**Material for the task**

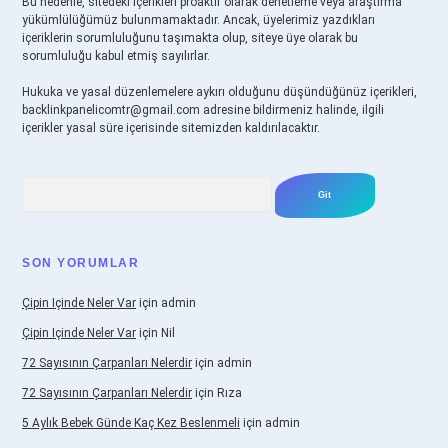
Bu nedenle, sitedeki içerikleri proaktif olarak denetleme veya araştırma
yükümlülüğümüz bulunmamaktadır. Ancak, üyelerimiz yazdıkları
içeriklerin sorumluluğunu taşımakta olup, siteye üye olarak bu
sorumluluğu kabul etmiş sayılırlar.
Hukuka ve yasal düzenlemelere aykırı olduğunu düşündüğünüz içerikleri,
backlinkpanelicomtr@gmail.com
adresine bildirmeniz halinde, ilgili
içerikler yasal süre içerisinde sitemizden kaldırılacaktır.
Arama
SON YORUMLAR
Çipin Içinde Neler Var
için
admin
Çipin Içinde Neler Var
için
Nil
72 Sayısının Çarpanları Nelerdir
için
admin
72 Sayısının Çarpanları Nelerdir
için
Rıza
5 Aylık Bebek Günde Kaç Kez Beslenmeli
için
admin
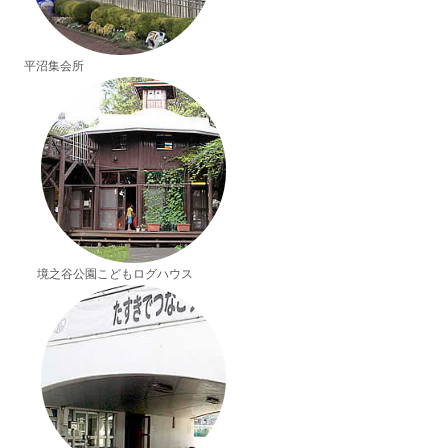
平沼集会所
境之谷公園こどもログハウス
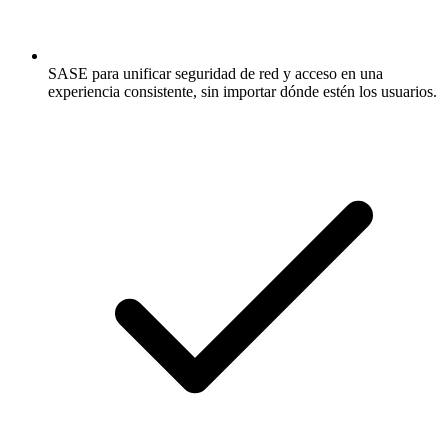
SASE para unificar seguridad de red y acceso en una
experiencia consistente, sin importar dónde estén los usuarios.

**Task description**
The answer is the run of lines from the one with "SON YORUMLAR" through the final line of the data, copied exactly, and nothing else; no pictures.

**Result below**
SON YORUMLAR
Çipin Içinde Neler Var
için
admin
Çipin Içinde Neler Var
için
Nil
72 Sayısının Çarpanları Nelerdir
için
admin
72 Sayısının Çarpanları Nelerdir
için
Rıza
5 Aylık Bebek Günde Kaç Kez Beslenmeli
için
admin
平沼集会所
境之谷公園こどもログハウス
SASE para unificar seguridad de red y acceso en una
experiencia consistente, sin importar dónde estén los usuarios.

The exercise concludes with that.